See the WFPC2 section above for discussion of data analysis and available software for handling dithered data.

STIS Spectroscopy:

Dither patterns can be used with STIS spectroscopic modes for three purposes: to average over pixel-to-pixel flat-field uncertainties, to map out a two-dimensional region of the sky by stepping perpendicular to the spatial axis of the slit, and to subsample the line spread function by stepping a fraction of a pixel perpendicular to the spatial axis of the slit (i.e., along the dispersion direction).

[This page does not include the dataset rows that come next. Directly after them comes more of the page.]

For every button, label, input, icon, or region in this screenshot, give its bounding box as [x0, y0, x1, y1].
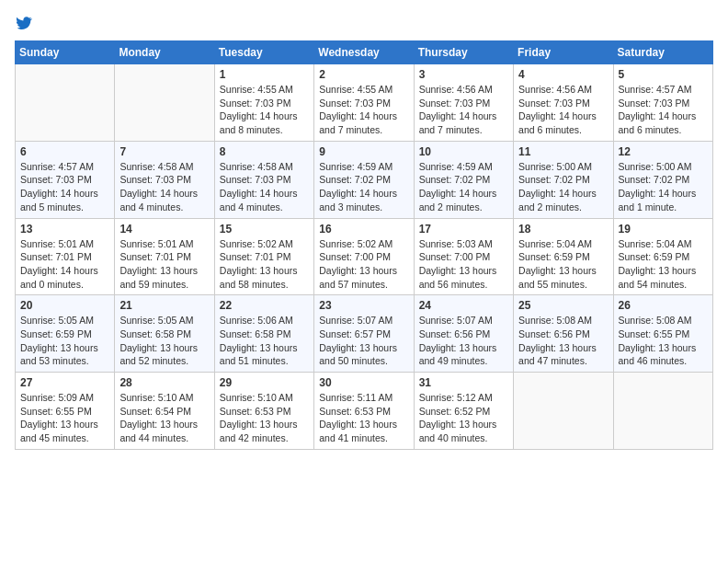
day-number: 27 — [20, 376, 109, 389]
day-number: 3 — [419, 68, 508, 81]
calendar-header-wednesday: Wednesday — [314, 41, 414, 64]
day-info: Sunrise: 5:01 AM Sunset: 7:01 PM Dayligh… — [119, 237, 209, 292]
day-info: Sunrise: 5:02 AM Sunset: 7:00 PM Dayligh… — [319, 237, 408, 292]
calendar-cell: 18Sunrise: 5:04 AM Sunset: 6:59 PM Dayli… — [514, 218, 613, 295]
calendar-cell: 9Sunrise: 4:59 AM Sunset: 7:02 PM Daylig… — [314, 141, 414, 218]
calendar-header-monday: Monday — [115, 41, 214, 64]
calendar-cell: 7Sunrise: 4:58 AM Sunset: 7:03 PM Daylig… — [115, 141, 214, 218]
day-info: Sunrise: 5:04 AM Sunset: 6:59 PM Dayligh… — [619, 237, 708, 292]
calendar-cell: 27Sunrise: 5:09 AM Sunset: 6:55 PM Dayli… — [16, 373, 115, 450]
day-number: 4 — [518, 68, 608, 81]
calendar-cell: 23Sunrise: 5:07 AM Sunset: 6:57 PM Dayli… — [314, 295, 414, 373]
calendar-cell: 28Sunrise: 5:10 AM Sunset: 6:54 PM Dayli… — [115, 373, 214, 450]
page-header — [15, 15, 713, 31]
day-info: Sunrise: 4:55 AM Sunset: 7:03 PM Dayligh… — [220, 83, 309, 137]
calendar-cell: 25Sunrise: 5:08 AM Sunset: 6:56 PM Dayli… — [514, 295, 613, 373]
day-number: 6 — [20, 145, 109, 158]
day-number: 19 — [619, 223, 708, 236]
calendar-cell — [613, 373, 712, 450]
day-info: Sunrise: 4:55 AM Sunset: 7:03 PM Dayligh… — [319, 83, 408, 137]
day-number: 30 — [319, 376, 408, 389]
day-number: 10 — [419, 145, 508, 158]
day-number: 31 — [419, 376, 508, 389]
day-info: Sunrise: 5:05 AM Sunset: 6:59 PM Dayligh… — [20, 314, 109, 368]
day-info: Sunrise: 4:59 AM Sunset: 7:02 PM Dayligh… — [319, 160, 408, 214]
calendar-cell: 24Sunrise: 5:07 AM Sunset: 6:56 PM Dayli… — [414, 295, 513, 373]
day-number: 12 — [619, 145, 708, 158]
calendar-cell — [115, 64, 214, 142]
calendar-cell: 13Sunrise: 5:01 AM Sunset: 7:01 PM Dayli… — [16, 218, 115, 295]
day-info: Sunrise: 4:58 AM Sunset: 7:03 PM Dayligh… — [220, 160, 309, 214]
logo-bird-icon — [17, 15, 33, 31]
day-number: 22 — [220, 299, 309, 312]
day-info: Sunrise: 5:00 AM Sunset: 7:02 PM Dayligh… — [619, 160, 708, 214]
day-info: Sunrise: 5:01 AM Sunset: 7:01 PM Dayligh… — [20, 237, 109, 292]
calendar-header-saturday: Saturday — [613, 41, 712, 64]
logo — [15, 15, 33, 31]
calendar-cell — [16, 64, 115, 142]
calendar-cell: 19Sunrise: 5:04 AM Sunset: 6:59 PM Dayli… — [613, 218, 712, 295]
day-number: 20 — [20, 299, 109, 312]
day-info: Sunrise: 5:05 AM Sunset: 6:58 PM Dayligh… — [119, 314, 209, 368]
calendar-header-sunday: Sunday — [16, 41, 115, 64]
day-number: 8 — [220, 145, 309, 158]
day-number: 17 — [419, 223, 508, 236]
calendar-cell: 22Sunrise: 5:06 AM Sunset: 6:58 PM Dayli… — [214, 295, 313, 373]
calendar-cell: 26Sunrise: 5:08 AM Sunset: 6:55 PM Dayli… — [613, 295, 712, 373]
calendar-cell: 2Sunrise: 4:55 AM Sunset: 7:03 PM Daylig… — [314, 64, 414, 142]
day-info: Sunrise: 5:04 AM Sunset: 6:59 PM Dayligh… — [518, 237, 608, 292]
day-number: 14 — [119, 223, 209, 236]
calendar-cell: 30Sunrise: 5:11 AM Sunset: 6:53 PM Dayli… — [314, 373, 414, 450]
calendar-cell: 5Sunrise: 4:57 AM Sunset: 7:03 PM Daylig… — [613, 64, 712, 142]
day-number: 29 — [220, 376, 309, 389]
day-number: 25 — [518, 299, 608, 312]
calendar-header-tuesday: Tuesday — [214, 41, 313, 64]
day-number: 24 — [419, 299, 508, 312]
day-number: 16 — [319, 223, 408, 236]
calendar-cell: 15Sunrise: 5:02 AM Sunset: 7:01 PM Dayli… — [214, 218, 313, 295]
calendar-cell: 6Sunrise: 4:57 AM Sunset: 7:03 PM Daylig… — [16, 141, 115, 218]
day-info: Sunrise: 5:09 AM Sunset: 6:55 PM Dayligh… — [20, 391, 109, 445]
day-info: Sunrise: 5:06 AM Sunset: 6:58 PM Dayligh… — [220, 314, 309, 368]
calendar-table: SundayMondayTuesdayWednesdayThursdayFrid… — [15, 40, 713, 450]
calendar-week-row: 13Sunrise: 5:01 AM Sunset: 7:01 PM Dayli… — [16, 218, 713, 295]
calendar-cell: 12Sunrise: 5:00 AM Sunset: 7:02 PM Dayli… — [613, 141, 712, 218]
day-info: Sunrise: 4:56 AM Sunset: 7:03 PM Dayligh… — [419, 83, 508, 137]
calendar-cell: 8Sunrise: 4:58 AM Sunset: 7:03 PM Daylig… — [214, 141, 313, 218]
day-info: Sunrise: 4:56 AM Sunset: 7:03 PM Dayligh… — [518, 83, 608, 137]
calendar-cell: 11Sunrise: 5:00 AM Sunset: 7:02 PM Dayli… — [514, 141, 613, 218]
day-number: 15 — [220, 223, 309, 236]
calendar-week-row: 1Sunrise: 4:55 AM Sunset: 7:03 PM Daylig… — [16, 64, 713, 142]
calendar-cell: 17Sunrise: 5:03 AM Sunset: 7:00 PM Dayli… — [414, 218, 513, 295]
day-info: Sunrise: 4:58 AM Sunset: 7:03 PM Dayligh… — [119, 160, 209, 214]
day-number: 28 — [119, 376, 209, 389]
day-number: 23 — [319, 299, 408, 312]
day-number: 5 — [619, 68, 708, 81]
calendar-cell: 16Sunrise: 5:02 AM Sunset: 7:00 PM Dayli… — [314, 218, 414, 295]
day-info: Sunrise: 5:07 AM Sunset: 6:57 PM Dayligh… — [319, 314, 408, 368]
calendar-week-row: 20Sunrise: 5:05 AM Sunset: 6:59 PM Dayli… — [16, 295, 713, 373]
day-info: Sunrise: 4:57 AM Sunset: 7:03 PM Dayligh… — [619, 83, 708, 137]
day-info: Sunrise: 4:57 AM Sunset: 7:03 PM Dayligh… — [20, 160, 109, 214]
calendar-week-row: 6Sunrise: 4:57 AM Sunset: 7:03 PM Daylig… — [16, 141, 713, 218]
day-number: 13 — [20, 223, 109, 236]
calendar-cell: 4Sunrise: 4:56 AM Sunset: 7:03 PM Daylig… — [514, 64, 613, 142]
day-number: 26 — [619, 299, 708, 312]
day-info: Sunrise: 5:11 AM Sunset: 6:53 PM Dayligh… — [319, 391, 408, 445]
calendar-cell: 14Sunrise: 5:01 AM Sunset: 7:01 PM Dayli… — [115, 218, 214, 295]
day-info: Sunrise: 5:07 AM Sunset: 6:56 PM Dayligh… — [419, 314, 508, 368]
day-number: 21 — [119, 299, 209, 312]
calendar-cell — [514, 373, 613, 450]
day-info: Sunrise: 5:10 AM Sunset: 6:53 PM Dayligh… — [220, 391, 309, 445]
calendar-header-row: SundayMondayTuesdayWednesdayThursdayFrid… — [16, 41, 713, 64]
day-info: Sunrise: 5:08 AM Sunset: 6:56 PM Dayligh… — [518, 314, 608, 368]
calendar-cell: 21Sunrise: 5:05 AM Sunset: 6:58 PM Dayli… — [115, 295, 214, 373]
calendar-cell: 20Sunrise: 5:05 AM Sunset: 6:59 PM Dayli… — [16, 295, 115, 373]
calendar-header-friday: Friday — [514, 41, 613, 64]
day-info: Sunrise: 4:59 AM Sunset: 7:02 PM Dayligh… — [419, 160, 508, 214]
day-number: 9 — [319, 145, 408, 158]
day-number: 18 — [518, 223, 608, 236]
calendar-cell: 31Sunrise: 5:12 AM Sunset: 6:52 PM Dayli… — [414, 373, 513, 450]
calendar-cell: 3Sunrise: 4:56 AM Sunset: 7:03 PM Daylig… — [414, 64, 513, 142]
day-info: Sunrise: 5:12 AM Sunset: 6:52 PM Dayligh… — [419, 391, 508, 445]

In first order modes, improved S/N ratios can be achieved by stepping the target along the slit, taking separate exposures at each location. These separate exposures will subsequently be shifted and added in post-observation data processing. This stepping, or dithering, effectively smoothes the detector response over the number of steps, in a manner analogous to that for imaging. For echelle modes, stepping is only possible using the long echelle slit (6x0.2 arcseconds). Note that in the high dispersion echelle modes the Doppler shifting due to spacecraft motion will effectively cause the counts from any output pixel to have been sampled at many independent detector pixels (for exposures comparable to an orbit visibility period and targets well away from the orbital pole of HST).

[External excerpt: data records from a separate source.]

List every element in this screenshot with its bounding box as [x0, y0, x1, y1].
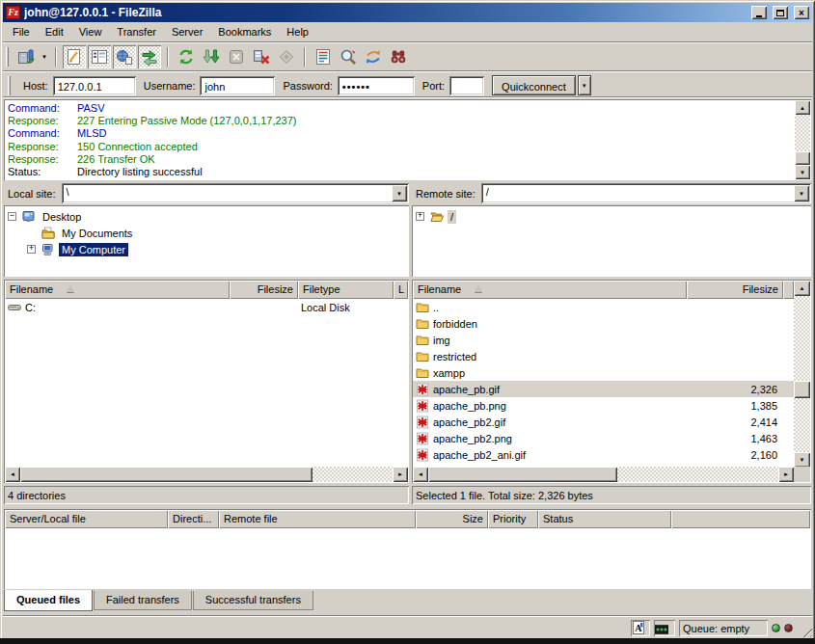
expand-icon[interactable]: + — [416, 212, 424, 221]
file-row-apache-pb2-gif[interactable]: apache_pb2.gif2,414 — [413, 414, 794, 430]
toggle-local-tree-button[interactable] — [88, 45, 111, 68]
scroll-up-button[interactable]: ▲ — [794, 281, 810, 296]
password-input[interactable] — [338, 76, 415, 95]
column-header-filetype[interactable]: Filetype — [298, 281, 394, 299]
file-row-apache-pb-gif[interactable]: apache_pb.gif2,326 — [413, 381, 794, 397]
log-scrollbar[interactable]: ▲ ▼ — [795, 100, 810, 179]
site-manager-dropdown[interactable]: ▼ — [39, 45, 50, 68]
tree-item-item[interactable]: +/ — [416, 208, 809, 225]
menu-item-bookmarks[interactable]: Bookmarks — [210, 24, 279, 40]
file-row-forbidden[interactable]: forbidden — [413, 315, 794, 332]
disconnect-button[interactable] — [250, 45, 273, 68]
column-header-priority[interactable]: Priority — [488, 510, 538, 528]
file-row-c[interactable]: C:Local Disk — [5, 299, 408, 315]
maximize-button[interactable] — [773, 6, 788, 19]
remote-hscrollbar[interactable]: ◄ ► — [413, 467, 794, 482]
quickbar-grip[interactable] — [8, 76, 11, 95]
tab-successful-transfers[interactable]: Successful transfers — [193, 591, 313, 610]
menu-item-file[interactable]: File — [5, 24, 38, 40]
file-row-apache-pb2-ani-gif[interactable]: apache_pb2_ani.gif2,160 — [413, 446, 794, 463]
file-name: forbidden — [433, 318, 477, 330]
column-header-server-local-file[interactable]: Server/Local file — [5, 510, 168, 528]
file-row-apache-pb2-png[interactable]: apache_pb2.png1,463 — [413, 430, 794, 446]
refresh-button[interactable] — [175, 45, 198, 68]
scroll-thumb[interactable] — [794, 381, 810, 398]
file-row-restricted[interactable]: restricted — [413, 348, 794, 364]
column-header-status[interactable]: Status — [538, 510, 671, 528]
column-header-filesize[interactable]: Filesize — [230, 281, 298, 299]
expand-icon[interactable]: + — [27, 245, 36, 254]
scroll-left-button[interactable]: ◄ — [413, 467, 428, 482]
file-size-cell — [687, 364, 783, 381]
tree-item-my-computer[interactable]: +My Computer — [8, 241, 407, 257]
file-size-cell: 2,326 — [687, 381, 783, 397]
toolbar-grip[interactable] — [6, 47, 9, 67]
username-input[interactable] — [200, 76, 275, 95]
collapse-icon[interactable]: − — [8, 212, 16, 221]
file-name: apache_pb.gif — [433, 384, 500, 395]
local-site-combo[interactable]: \ ▼ — [62, 183, 409, 203]
scroll-down-button[interactable]: ▼ — [794, 452, 810, 468]
file-row-apache-pb-png[interactable]: apache_pb.png1,385 — [413, 397, 794, 414]
menu-item-help[interactable]: Help — [279, 24, 316, 40]
file-row-img[interactable]: img — [413, 332, 794, 348]
column-header-filename[interactable]: Filename — [5, 281, 230, 299]
site-manager-button[interactable] — [14, 45, 38, 68]
title-bar[interactable]: Fz john@127.0.0.1 - FileZilla × — [3, 3, 812, 22]
tree-item-my-documents[interactable]: My Documents — [8, 225, 407, 241]
scroll-left-button[interactable]: ◄ — [5, 467, 20, 482]
scroll-track[interactable] — [795, 115, 810, 165]
scroll-right-button[interactable]: ► — [393, 467, 408, 482]
scroll-thumb[interactable] — [428, 467, 617, 482]
scroll-right-button[interactable]: ► — [778, 467, 794, 482]
quickconnect-button[interactable]: Quickconnect — [492, 75, 576, 95]
sync-browse-button[interactable] — [362, 45, 385, 68]
column-header-filename[interactable]: Filename — [413, 281, 687, 299]
tab-queued-files[interactable]: Queued files — [4, 590, 93, 611]
transfer-type-indicator[interactable]: A — [631, 620, 650, 636]
menu-item-server[interactable]: Server — [164, 24, 210, 40]
column-header-remote-file[interactable]: Remote file — [219, 510, 416, 528]
menu-item-edit[interactable]: Edit — [38, 24, 71, 40]
speed-limits-indicator[interactable] — [654, 620, 675, 636]
remote-vscrollbar[interactable]: ▲ ▼ — [794, 281, 810, 468]
menu-item-view[interactable]: View — [71, 24, 110, 40]
column-header-directi[interactable]: Directi... — [168, 510, 219, 528]
toggle-remote-tree-button[interactable] — [113, 45, 136, 68]
local-site-dropdown[interactable]: ▼ — [392, 185, 407, 201]
refresh-icon — [177, 47, 196, 67]
scroll-track[interactable] — [312, 467, 393, 482]
menu-item-transfer[interactable]: Transfer — [109, 24, 164, 40]
scroll-thumb[interactable] — [20, 467, 312, 482]
column-header-label: Filetype — [303, 283, 340, 295]
remote-site-dropdown[interactable]: ▼ — [794, 185, 809, 201]
find-files-button[interactable] — [387, 45, 410, 68]
close-button[interactable]: × — [794, 6, 809, 19]
toggle-log-button[interactable] — [63, 45, 86, 68]
local-hscrollbar[interactable]: ◄ ► — [5, 467, 408, 482]
file-row-xampp[interactable]: xampp — [413, 364, 794, 381]
scroll-track[interactable] — [794, 296, 810, 452]
port-input[interactable] — [449, 76, 484, 95]
scroll-track[interactable] — [617, 467, 778, 482]
filter-button[interactable] — [312, 45, 335, 68]
transfer-type-icon: A — [632, 621, 645, 634]
minimize-button[interactable] — [751, 6, 767, 19]
compare-button[interactable] — [337, 45, 360, 68]
file-row-item[interactable]: .. — [413, 299, 794, 315]
scroll-down-button[interactable]: ▼ — [795, 165, 810, 179]
host-input[interactable] — [53, 76, 136, 95]
process-queue-button[interactable] — [200, 45, 223, 68]
remote-site-combo[interactable]: / ▼ — [481, 183, 811, 203]
column-header-l[interactable]: L — [394, 281, 408, 299]
scroll-up-button[interactable]: ▲ — [795, 100, 810, 115]
toolbar: ▼ — [3, 43, 812, 69]
tree-item-desktop[interactable]: −Desktop — [8, 208, 407, 225]
tab-failed-transfers[interactable]: Failed transfers — [94, 591, 192, 610]
toggle-queue-button[interactable] — [138, 45, 161, 68]
column-header-size[interactable]: Size — [416, 510, 488, 528]
scroll-thumb[interactable] — [795, 151, 810, 165]
file-name: img — [433, 335, 450, 346]
column-header-filesize[interactable]: Filesize — [687, 281, 783, 299]
quickconnect-dropdown[interactable]: ▼ — [578, 75, 591, 95]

In slit-less or wide-slit mode, stepping along the dispersion would allow independent solutions for spectrum and flat-field, but at a cost of lower spectral resolution. This technique is not likely to be useful unless the constituent spectra have a good S/N ratio (perhaps 10 or better), so that the shifts between spectra can be accurately determined. A variation on this technique involves using one of the available-but-unsupported contingent of "fpsplit" slits. These slits are designed to allow the wavelength projection of the spectrum on the detector to be shifted such that the fixed-pattern noise in the flat-field and the spectral flux distribution of the target can be computed simultaneously using techniques that have been successfully applied to data taken with GHRS. Note that this approach, too, is likely to work well only if the constituent spectra have a good S/N ratio. The performance of the "fpsplit" slits, the techniques for using them, and the ability to execute a shift in wavelength only, have yet to be evaluated. In the echelle modes Doppler smoothing will generally provide for increased S/N, thus lowering the need for fpsplits.

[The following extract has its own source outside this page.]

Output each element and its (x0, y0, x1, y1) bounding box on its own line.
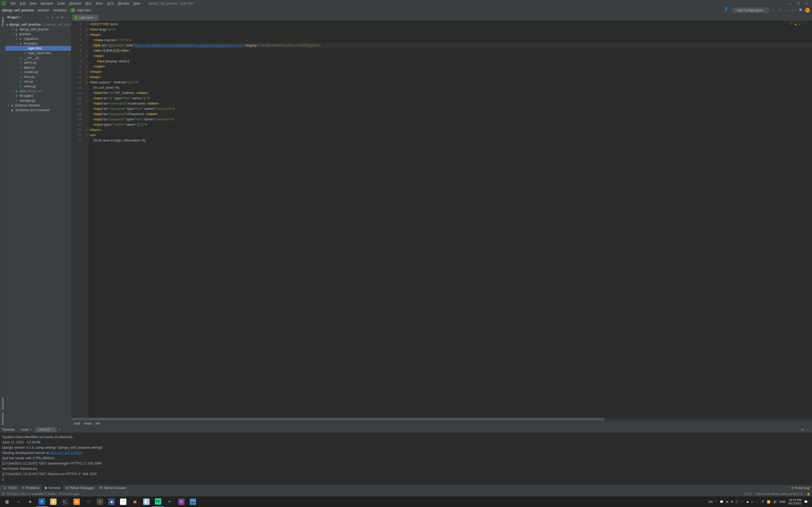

In many configurations the current predicted spectral line FWHM is less than two detector pixels. The realized in-flight line spread functions will depend on the thermal properties of STIS, which have yet to be evaluated, and the final in-orbit alignment. If the realized LSFs are found to be under-sampled, a special program in Cycle 7 will be initiated to determine the optimal observing strategy for those programs which require critical sampling. Possible solutions include stepping the target in the dispersion in a wide slit or slit-less aperture to subsample the LSF by displacing the spectrum. This technique can also be used to increase the S/N ratio. Note that in employing this strategy one will have to trade off the benefits of the sampling with the negative impact of increased wings in the LSF when using a wide slit, particularly for MAMA observations. Note that the use of ``high-res" (default) for MAMA observations may provide 15-30\% better sampling, but flat-field variability may make it difficult to realize the benefit, particularly if high S/N ratio spectra are needed.